Asian stocks rose this week, ending a five-week streak of declines, as global policymakers in the US, Europe and China signaled they would take steps to stimulate growth. Shares pared gains yesterday amid concern China’s economy is slowing.
HSBC Holdings PLC, a lender that gets about a fifth of its revenue from North America, rose 3.5 percent in Hong Kong. Gree Inc, a Japanese social networking site, surged 21 percent in Tokyo after announcing a new game. Qantas Airways Ltd, Australia’s largest carrier, slumped 34 percent in Sydney after forecasting a full-year loss.
The MSCI Asia Pacific Index rose 0.1 percent to 111.50 this week, ending its longest weekly losing streak since June last year. The gauge has tumbled 14 percent from this year’s high on Feb. 29 amid concern Europe’s debt crisis is worsening and signs China’s economy is slowing.
“We are likely to see a reasonably strong policy response in a number of countries,” said Angus Gluskie, managing director at White Funds Management in Sydney. “It’s stacking up to be a reasonably good buying opportunity.”
Japan’s Nikkei 225 Stock Average gained 0.2 percent this week, while the TOPIX rose 1.2 percent, rebounding after the gauge plunged to its lowest level since 1983 and entered a bear market on disappointing US jobs and China services data.

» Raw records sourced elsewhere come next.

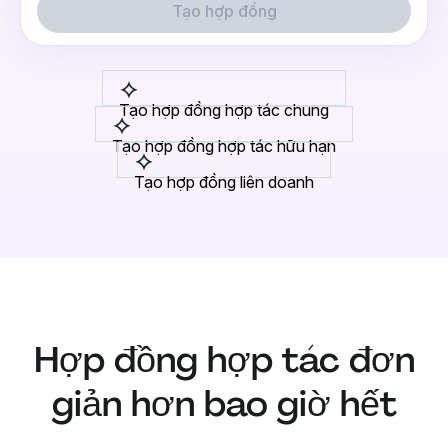
Tạo hợp đồng
Tạo hợp đồng hợp tác chung
Tạo hợp đồng hợp tác hữu hạn
Tạo hợp đồng liên doanh
Hợp đồng hợp tác đơn
giản hơn bao giờ hết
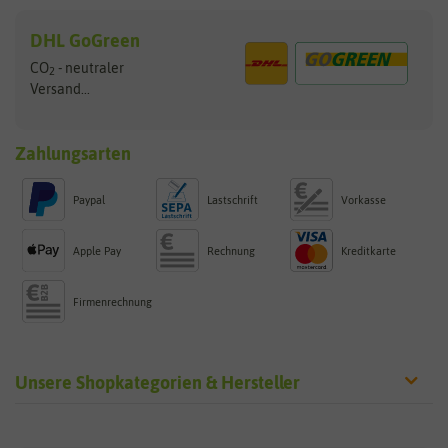
DHL GoGreen
CO
- neutraler
2
Versand...
Zahlungsarten
Paypal
Lastschrift
Vorkasse
Apple Pay
Rechnung
Kreditkarte
Firmenrechnung
Unsere Shopkategorien & Hersteller
Sämereien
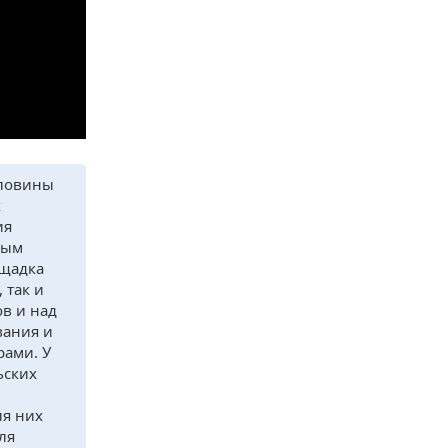
оловины
х
ия
мым
ощадка
 так и
ов и над
вания и
рами. У
ьских
ля них
ля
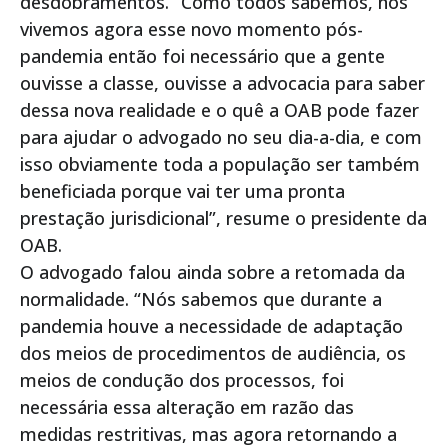
desdobramentos. “Como todos sabemos, nós
vivemos agora esse novo momento pós-
pandemia então foi necessário que a gente
ouvisse a classe, ouvisse a advocacia para saber
dessa nova realidade e o quê a OAB pode fazer
para ajudar o advogado no seu dia-a-dia, e com
isso obviamente toda a população ser também
beneficiada porque vai ter uma pronta
prestação jurisdicional”, resume o presidente da
OAB.
O advogado falou ainda sobre a retomada da
normalidade. “Nós sabemos que durante a
pandemia houve a necessidade de adaptação
dos meios de procedimentos de audiência, os
meios de condução dos processos, foi
necessária essa alteração em razão das
medidas restritivas, mas agora retornando a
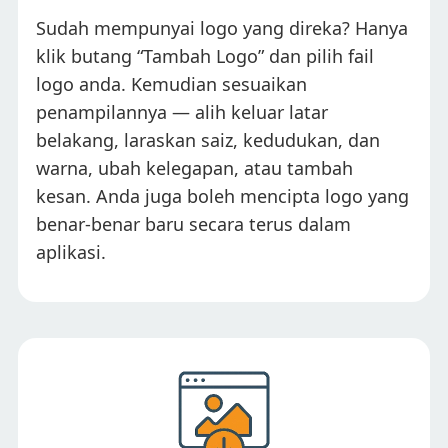
Sudah mempunyai logo yang direka? Hanya
klik butang “Tambah Logo” dan pilih fail
logo anda. Kemudian sesuaikan
penampilannya — alih keluar latar
belakang, laraskan saiz, kedudukan, dan
warna, ubah kelegapan, atau tambah
kesan. Anda juga boleh mencipta logo yang
benar-benar baru secara terus dalam
aplikasi.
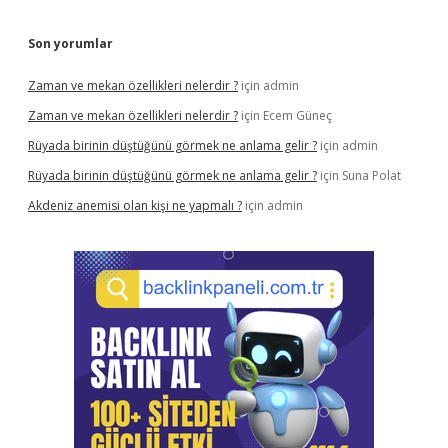
Son yorumlar
Zaman ve mekan özellikleri nelerdir ?
için
admin
Zaman ve mekan özellikleri nelerdir ?
için
Ecem Güneç
Rüyada birinin düştüğünü görmek ne anlama gelir ?
için
admin
Rüyada birinin düştüğünü görmek ne anlama gelir ?
için
Suna Polat
Akdeniz anemisi olan kişi ne yapmalı ?
için
admin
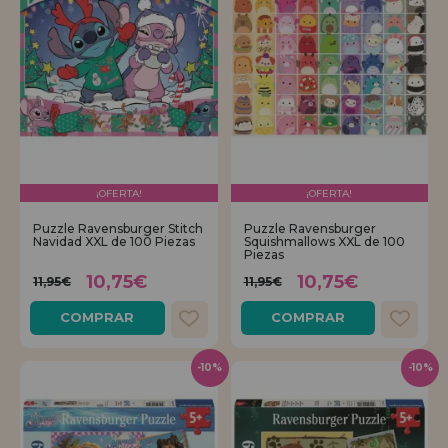
¡OFERTA!
¡OFERTA!
Puzzle Ravensburger Stitch
Puzzle Ravensburger
Navidad XXL de 100 Piezas
Squishmallows XXL de 100
Piezas
10,75€
10,75€
11,95€
11,95€
COMPRAR
COMPRAR
-10%
-10%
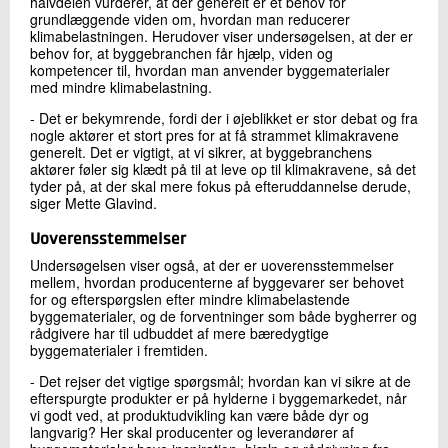
halvdelen vurderer, at der generelt er et behov for
grundlæggende viden om, hvordan man reducerer
klimabelastningen. Herudover viser undersøgelsen, at der er
behov for, at byggebranchen får hjælp, viden og
kompetencer til, hvordan man anvender byggematerialer
med mindre klimabelastning.
- Det er bekymrende, fordi der i øjeblikket er stor debat og fra
nogle aktører et stort pres for at få strammet klimakravene
generelt. Det er vigtigt, at vi sikrer, at byggebranchens
aktører føler sig klædt på til at leve op til klimakravene, så det
tyder på, at der skal mere fokus på efteruddannelse derude,
siger Mette Glavind.
Uoverensstemmelser
Undersøgelsen viser også, at der er uoverensstemmelser
mellem, hvordan producenterne af byggevarer ser behovet
for og efterspørgslen efter mindre klimabelastende
byggematerialer, og de forventninger som både bygherrer og
rådgivere har til udbuddet af mere bæredygtige
byggematerialer i fremtiden.
- Det rejser det vigtige spørgsmål; hvordan kan vi sikre at de
efterspurgte produkter er på hylderne i byggemarkedet, når
vi godt ved, at produktudvikling kan være både dyr og
langvarig? Her skal producenter og leverandører af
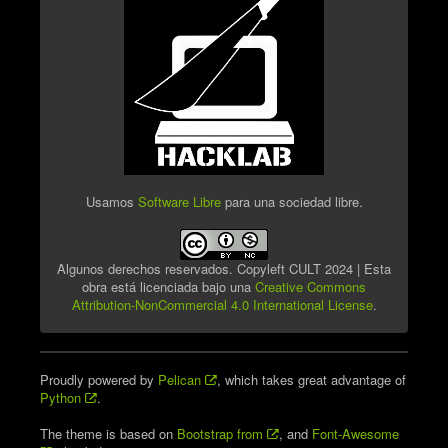
Usamos
Software Libre
para una sociedad libre.
Algunos derechos reservados. Copyleft CULT 2024 | Esta
obra está licenciada bajo una
Creative Commons
Attribution-NonCommercial 4.0 International License
.
Proudly powered by
Pelican
, which takes great advantage of
Python
.
The theme is based on
Bootstrap from
, and
Font-Awesome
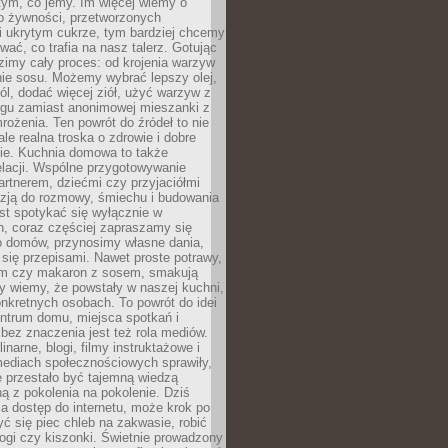
 tym, co jemy. Im więcej wiemy o
o żywności, przetworzonych
i ukrytym cukrze, tym bardziej chcemy
ać, co trafia na nasz talerz. Gotując
imy cały proces: od krojenia warzyw
nie sosu. Możemy wybrać lepszy olej,
ól, dodać więcej ziół, użyć warzyw z
argu zamiast anonimowej mieszanki z
rożenia. Ten powrót do źródeł to nie
ale realna troska o zdrowie i dobre
e. Kuchnia domowa to także
elacji. Wspólne przygotowywanie
artnerem, dziećmi czy przyjaciółmi
azją do rozmowy, śmiechu i budowania
st spotykać się wyłącznie w
h, coraz częściej zapraszamy się
 domów, przynosimy własne dania,
ię przepisami. Nawet proste potrawy,
em czy makaron z sosem, smakują
dy wiemy, że powstały w naszej kuchni,
nkretnych osobach. To powrót do idei
entrum domu, miejsca spotkań i
bez znaczenia jest też rola mediów.
inarne, blogi, filmy instruktażowe i
mediach społecznościowych sprawiły,
 przestało być tajemną wiedzą
 z pokolenia na pokolenie. Dziś
a dostęp do internetu, może krok po
ć się piec chleb na zakwasie, robić
ogi czy kiszonki. Świetnie prowadzony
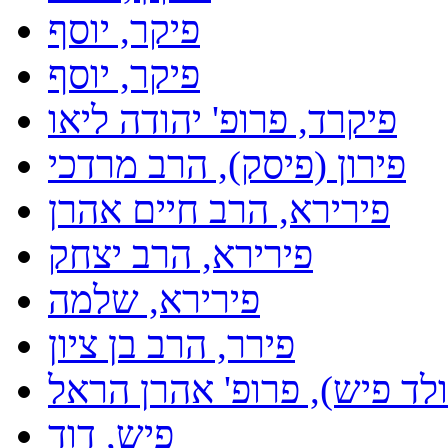
פיקר, יוסף
פיקר, יוסף
פיקרד, פרופ' יהודה ליאו
פירון (פיסק), הרב מרדכי
פירירא, הרב חיים אהרן
פירירא, הרב יצחק
פירירא, שלמה
פירר, הרב בן ציון
לד פיש), פרופ' אהרן הראל
פיש, דוד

Taiwan’s TAIEX lost 1.5 percent for the week, while Hong Kong’s Hang Seng Index slid 0.3 percent. China’s Shanghai Composite Index retreated 3.9 percent and South Korea’s KOSPI rose 0.1 percent.
Australia’s S&P/ASX 200 was little changed even after a report the nation’s economy expanded twice as fast as economists estimated in the first quarter from the previous three months.
Asian shares declined on the first trading day this week after reports showed China’s non-manufacturing industries expanded at the slowest pace in more than a year and US hiring missed even the most-pessimistic forecast. The unemployment rate rose to 8.2 percent and manufacturing index retreated from a 10-month high.
The Asian gauge rallied the next three days as disappointing economic data and signals from global policymakers added to speculation that fresh stimulus measures would be introduced to support growth.
European Central Bank President Mario Draghi said officials should stand ready to act as the eurozone’s growth outlook worsens. US Federal Reserve Vice Chair Janet Yellen said the US economy “remains vulnerable to setbacks” and may warrant additional monetary stimulus. Dennis Lockhart, president of the Fed’s Atlanta bank, said extending “Operation Twist,” a policy of buying longer-term bonds, is an “option on the table.”
“There may be fatigue in being bearish,” said Yoji Takeda of RBC Investment Management (Asia) Ltd in Hong Kong. “Stocks look very cheap because they’ve been sold down.”
Shares in the region pared gains on Friday after China cut borrowing costs and relaxed controls on bank lending and deposit rates.
“Growth worries could weigh on market sentiment,” Lu Ting (陸挺), an economist at Bank of America Corp, wrote in a report.
The timing of China’s interest-rate cut suggests that economic data for last month may be worse than expected, he said.
Fed Chairman Ben Bernanke damped expectations for monetary stimulus later in the week, after saying the Fed would need to assess conditions before deciding if more measures are required to stoke an economy threatened by Europe’s debt crisis and US budget cuts.